Inside the Senate Finance committee room, University of Texas President Bill Powers gave a technical testimony on the impact of state budget cuts to higher ed. In the hallway outside the meeting, the message was a little simpler—and a lot louder.
More than 100 students from the University of Texas—some skipping class—gathered to protest against the heavy cuts being proposed to the University of Texas under SB1, the Senate budget bill. The group was loud, proud and diverse, many carrying signs and wearing bright red t-shirts emblazoned with a fist of protest. All the student protestors said that budget cuts would affect them directly.
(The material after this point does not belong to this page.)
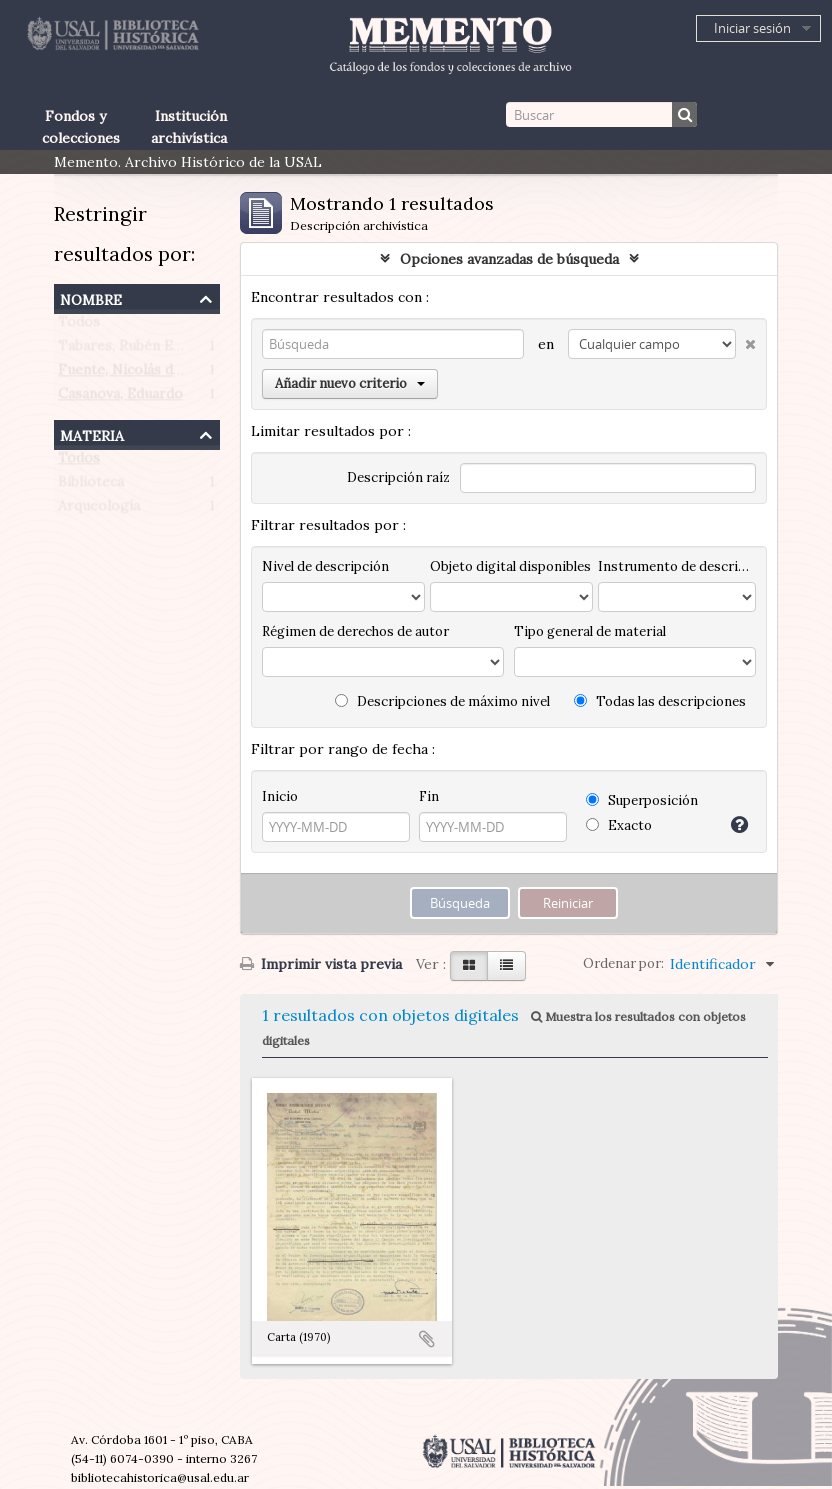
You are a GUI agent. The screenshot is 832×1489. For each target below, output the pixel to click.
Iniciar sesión (752, 28)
“The way these cuts trickle down affect my academic health,” Caitlin Eaves, an Arabic and Gender studies major, said. “[Lawmakers] make these decisions in tiny rooms and never see how these cuts directly hurt us. They need to know we hold them accountable.”
When a select group of the protestors came before the senators, they did not hold back. “The budget cuts have faces,” argued one student while another singled out Sen. Patrick, exclaiming, “Shame on you.”
The students weren’t just upset about the state budget cuts—they also took issue with the university’s proposed cuts to specific liberal arts programs, as well a gender studies and language arts, all suggested by the UT academic advisory committee. The cuts are as high as 40 and 50 percent in some areas.
“I don’t care if I am disrespect to President Powers. I was embarrassed to hear him speak … to you today about fair and equitable cuts,” began Ruben Hayslett, a representative from the grassroots group Student Speak. “You’re making a generation of people who can draw pretty triangles, but can’t think for themselves.”
Lawmakers weathered the youthful outbursts with an air of patronization.